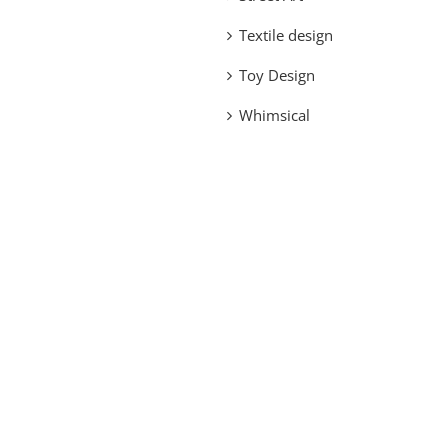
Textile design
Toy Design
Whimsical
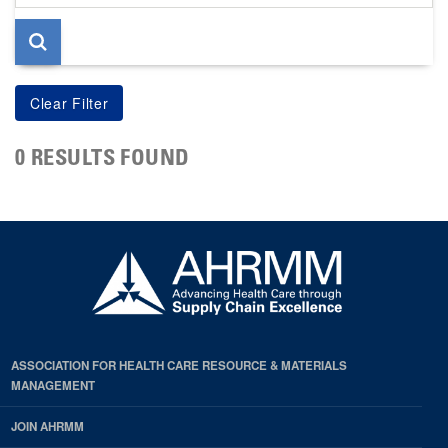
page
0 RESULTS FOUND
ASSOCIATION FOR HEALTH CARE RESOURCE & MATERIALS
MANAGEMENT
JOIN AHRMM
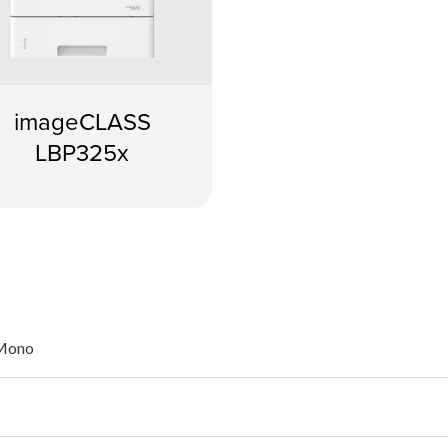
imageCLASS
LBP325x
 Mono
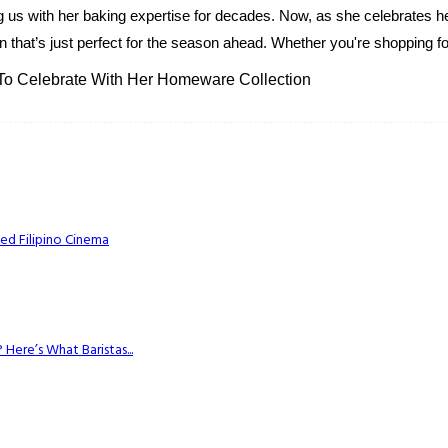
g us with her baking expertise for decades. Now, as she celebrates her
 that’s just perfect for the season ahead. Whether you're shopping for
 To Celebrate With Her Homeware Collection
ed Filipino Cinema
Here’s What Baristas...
* * *
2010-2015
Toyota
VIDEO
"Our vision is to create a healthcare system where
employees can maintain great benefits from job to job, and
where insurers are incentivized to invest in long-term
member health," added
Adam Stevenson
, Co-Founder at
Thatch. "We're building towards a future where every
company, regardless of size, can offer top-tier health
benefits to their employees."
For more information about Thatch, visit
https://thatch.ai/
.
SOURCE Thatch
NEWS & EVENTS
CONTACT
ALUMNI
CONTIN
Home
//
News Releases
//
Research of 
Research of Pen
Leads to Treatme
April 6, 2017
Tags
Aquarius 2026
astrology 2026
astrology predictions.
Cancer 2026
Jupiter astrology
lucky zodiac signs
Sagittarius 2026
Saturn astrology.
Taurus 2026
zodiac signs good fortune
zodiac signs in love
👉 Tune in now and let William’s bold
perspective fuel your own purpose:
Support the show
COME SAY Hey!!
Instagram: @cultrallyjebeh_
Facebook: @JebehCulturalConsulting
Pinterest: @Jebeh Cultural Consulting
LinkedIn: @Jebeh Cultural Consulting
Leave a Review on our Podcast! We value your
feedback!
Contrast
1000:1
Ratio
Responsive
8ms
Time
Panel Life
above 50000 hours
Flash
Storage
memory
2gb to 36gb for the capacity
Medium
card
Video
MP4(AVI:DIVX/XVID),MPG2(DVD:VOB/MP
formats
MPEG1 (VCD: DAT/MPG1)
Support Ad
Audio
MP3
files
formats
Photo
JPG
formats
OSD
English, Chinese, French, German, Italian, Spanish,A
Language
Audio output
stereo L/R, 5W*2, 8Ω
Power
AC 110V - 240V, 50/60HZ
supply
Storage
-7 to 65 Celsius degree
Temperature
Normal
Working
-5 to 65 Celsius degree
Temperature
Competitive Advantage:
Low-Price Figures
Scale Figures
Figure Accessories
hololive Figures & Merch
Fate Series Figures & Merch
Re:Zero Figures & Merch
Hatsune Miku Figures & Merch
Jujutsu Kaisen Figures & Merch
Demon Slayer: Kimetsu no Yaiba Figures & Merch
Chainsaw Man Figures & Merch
...
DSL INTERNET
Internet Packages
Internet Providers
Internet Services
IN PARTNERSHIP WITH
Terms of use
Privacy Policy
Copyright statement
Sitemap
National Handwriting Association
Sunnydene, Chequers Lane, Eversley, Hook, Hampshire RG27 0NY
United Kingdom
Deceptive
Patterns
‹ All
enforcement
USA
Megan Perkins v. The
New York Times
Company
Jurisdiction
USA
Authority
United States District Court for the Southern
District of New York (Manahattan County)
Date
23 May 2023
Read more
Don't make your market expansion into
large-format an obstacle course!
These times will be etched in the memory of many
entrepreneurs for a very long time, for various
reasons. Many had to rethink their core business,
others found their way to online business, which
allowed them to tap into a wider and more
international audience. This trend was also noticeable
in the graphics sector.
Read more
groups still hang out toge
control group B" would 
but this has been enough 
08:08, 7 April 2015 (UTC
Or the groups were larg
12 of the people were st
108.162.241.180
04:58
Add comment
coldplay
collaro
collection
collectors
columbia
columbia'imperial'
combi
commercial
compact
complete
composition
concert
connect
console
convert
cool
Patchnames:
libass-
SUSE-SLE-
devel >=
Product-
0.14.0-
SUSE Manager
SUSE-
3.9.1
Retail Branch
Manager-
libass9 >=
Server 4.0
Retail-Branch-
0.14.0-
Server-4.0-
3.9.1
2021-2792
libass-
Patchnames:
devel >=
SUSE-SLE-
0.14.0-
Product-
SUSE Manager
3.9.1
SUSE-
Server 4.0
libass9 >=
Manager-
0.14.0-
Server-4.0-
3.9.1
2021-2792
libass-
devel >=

Assigned task: Return word for word the lines above from the line with "Low-Price Figures" to the line with "Chainsaw Man Figures & Merch", including both and leaving out all others.

Task output:
Low-Price Figures
Scale Figures
Figure Accessories
hololive Figures & Merch
Fate Series Figures & Merch
Re:Zero Figures & Merch
Hatsune Miku Figures & Merch
Jujutsu Kaisen Figures & Merch
Demon Slayer: Kimetsu no Yaiba Figures & Merch
Chainsaw Man Figures & Merch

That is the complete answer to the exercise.